(Saved data entries)
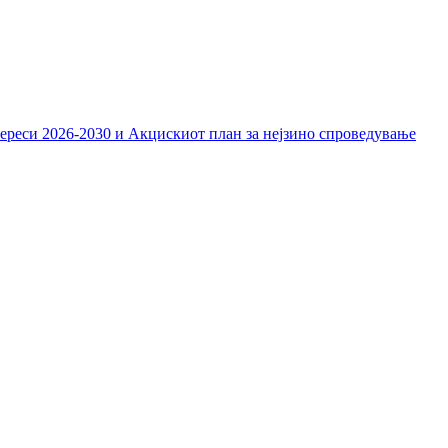
тереси 2026-2030 и Акцискиот план за нејзино спроведување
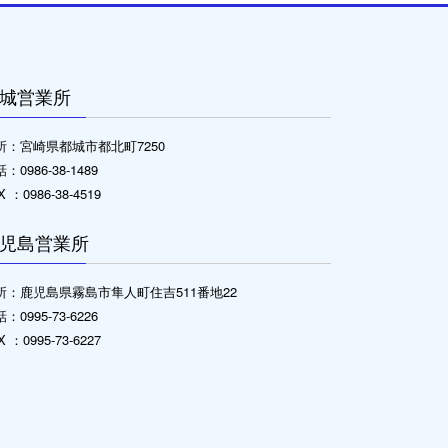
城営業所
所：宮崎県都城市都北町7250
：0986-38-1489
X ：0986-38-4519
児島営業所
所：鹿児島県霧島市隼人町住吉511番地22
：0995-73-6226
X ：0995-73-6227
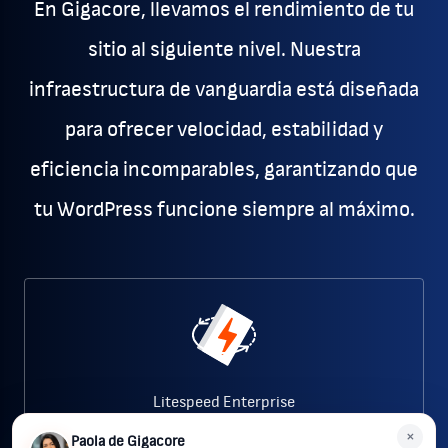
En Gigacore, llevamos el rendimiento de tu
sitio al siguiente nivel. Nuestra
infraestructura de vanguardia está diseñada
para ofrecer velocidad, estabilidad y
eficiencia incomparables, garantizando que
tu WordPress funcione siempre al máximo.
Litespeed Enterprise
×
Implementamos LiteSpeed de clase Enterprise,
Paola de Gigacore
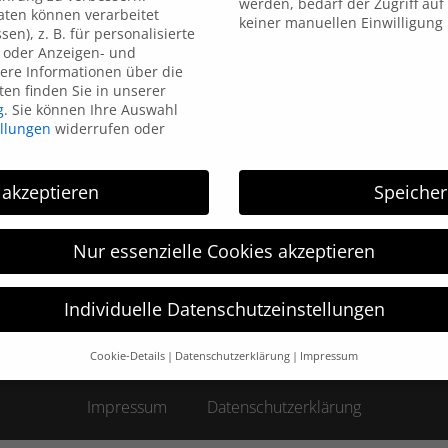
werden, bedarf der Zugriff auf 
ten können verarbeitet
keiner manuellen Einwilligung
sen), z. B. für personalisierte
 oder Anzeigen- und
ere Informationen über die
en finden Sie in unserer
HGM Electronic
g
.
Sie können Ihre Auswahl
ellungen
widerrufen oder
HGM electronic wurde 1996 gegründet und arbeitet im
 akzeptieren
Speiche
Bereich der Kennzeichnungstechnik. HGM electronic ist
Ihr kompetenter Partner in allen Bereichen der
Kennzeichnungstechnik: vom Etikettendrucker,
Nur essenzielle Cookies akzeptieren
Etikettierer bis hin zur Thermotransfer-Direkt-Druck-
Systemen.
Individuelle Datenschutzeinstellungen
Cookie-Details
Datenschutzerklärung
Impressum
Datenschutzeinstellungen
Impressum
Datenschutzerklärung
hre alt sind und Ihre Zustimmung zu freiwilligen Diensten geben 
htigten um Erlaubnis bitten.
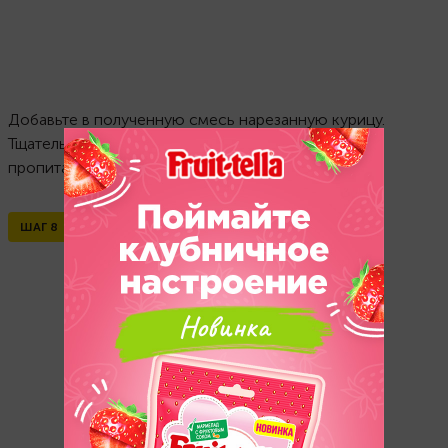
Добавьте в полученную смесь нарезанную курицу.
Тщательно перемешайте, чтобы курица хорошо
пропиталась.
ШАГ
8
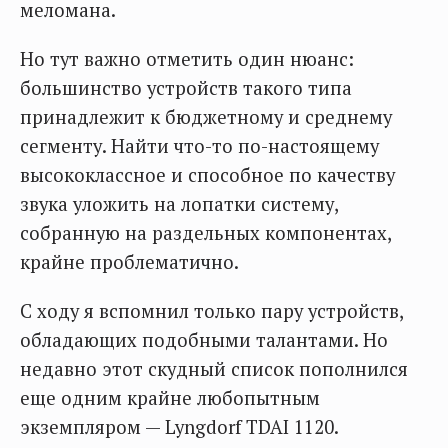
меломана.
Но тут важно отметить один нюанс:
большинство устройств такого типа
принадлежит к бюджетному и среднему
сегменту. Найти что-то по-настоящему
высококлассное и способное по качеству
звука уложить на лопатки систему,
собранную на раздельных компонентах,
крайне проблематично.
С ходу я вспомнил только пару устройств,
обладающих подобными талантами. Но
недавно этот скудный список пополнился
еще одним крайне любопытным
экземпляром — Lyngdorf TDAI 1120.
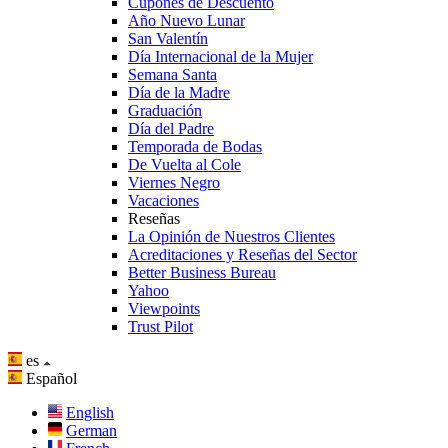
Cupones de Descuento
Año Nuevo Lunar
San Valentín
Día Internacional de la Mujer
Semana Santa
Día de la Madre
Graduación
Día del Padre
Temporada de Bodas
De Vuelta al Cole
Viernes Negro
Vacaciones
Reseñas
La Opinión de Nuestros Clientes
Acreditaciones y Reseñas del Sector
Better Business Bureau
Yahoo
Viewpoints
Trust Pilot
es
Español
English
German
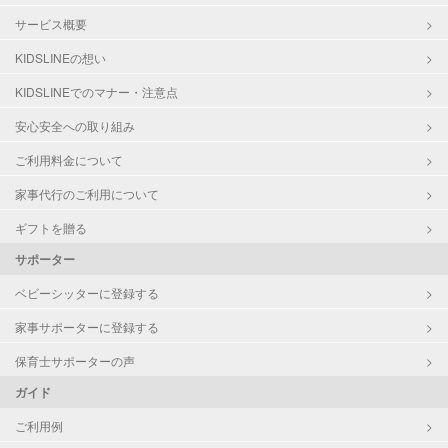
サービス概要
KIDSLINEの想い
KIDSLINEでのマナー・注意点
安心安全への取り組み
ご利用料金について
家事代行のご利用について
ギフトを贈る
サポーター
ベビーシッターに登録する
家事サポーターに登録する
保育士サポーターの声
ガイド
ご利用例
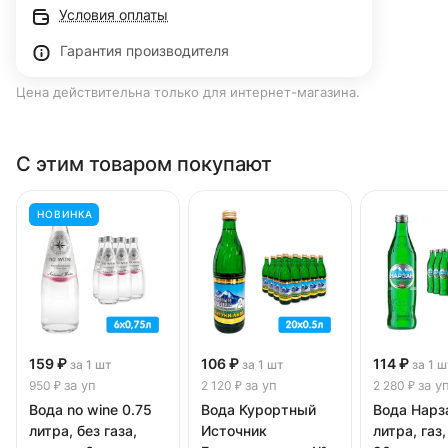
Условия оплаты
Гарантия производителя
Цена действительна только для интернет-магазина.
С этим товаром покупают
НОВИНКА
159 ₽
106 ₽
114 ₽
за 1 шт
за 1 шт
за 1 ш
за уп
за уп
за у
950 ₽
2 120 ₽
2 280 ₽
Вода no wine 0.75
Вода Курортный
Вода Нарз
литра, без газа,
Источник
литра, газ,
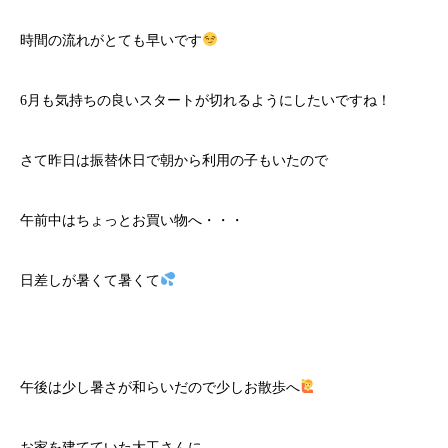
時間の流れがとても早いです
6月も気持ちの良いスタートが切れるようにしたいですね！
さて昨日は振替休日で朝から利用の子もいたので
午前中はちょっとお買い物へ・・・
日差しが暑くて暑くて
午後は少し暑さが和らいだので少しお散歩へ
お家を建てていた大工さんに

● **PROMPT**: Write out exactly the lines above, from the very first through the line containing "ten können verarbeitet", both kept, with the pictures removed.

● **EXERCISE SOLUTION**:
тереси 2026-2030 и Акцискиот план за нејзино спроведување
城営業所
所：宮崎県都城市都北町7250
：0986-38-1489
X ：0986-38-4519
児島営業所
所：鹿児島県霧島市隼人町住吉511番地22
：0995-73-6226
X ：0995-73-6227
En Gigacore, llevamos el rendimiento de tu
sitio al siguiente nivel. Nuestra
infraestructura de vanguardia está diseñada
para ofrecer velocidad, estabilidad y
eficiencia incomparables, garantizando que
tu WordPress funcione siempre al máximo.
Litespeed Enterprise
×
Implementamos LiteSpeed de clase Enterprise,
Paola de Gigacore
werden, bedarf der Zugriff auf 
ten können verarbeitet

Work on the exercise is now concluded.